# Visiting Alaska Hunter



## JM (Sep 14, 2007)

I'll be visiting the in-laws in Bismarck the week before Thanksgiving. I've never been to North Dakota before and I am looking for info on deer hunting in the area. I'll only have two days to hunt so the closer to Bismarck the better. Is there much public land in the area? It looks as if ND is divided into game management units, much like Alaska. Do I need to apply for permits, or can I just purchase one in Bismarck? 
Thanks!


----------



## R y a n (Apr 4, 2005)

Hi JM

Welcome to Nodak Outdoors

The first question to ask... do you have a hunter's safety certificate number or were you born before 1961?

You'll need to have passed a valid hunter's saftey class prior to getting a license.

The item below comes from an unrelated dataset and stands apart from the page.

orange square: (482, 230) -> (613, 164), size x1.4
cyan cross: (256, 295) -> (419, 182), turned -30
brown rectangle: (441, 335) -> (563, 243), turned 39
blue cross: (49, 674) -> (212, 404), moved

If that criteria is met, you can apply online for an out of state Non Res license for a doe.... just pick a unit around Bismarck. I'd tell you to go Northeast of Southeast of Bismarck 40 miles or so for easiest luck at that time of year... Just go to the ND Game and Fish website, find an area with lots of state game mgmt areas and/or PLOTS land... and find the corresponding deer unit code when applying.

Which unit does your family currently hunt?

Ryan


----------



## JM (Sep 14, 2007)

Ryan,
Thanks for the reply. The inlaws don't hunt(I know, what was I thinking!). I do have a hunter safety card from Michigan, where I grew up, so I should be OK there. I'll check out the state's website for application details and hunt area info.
JM


----------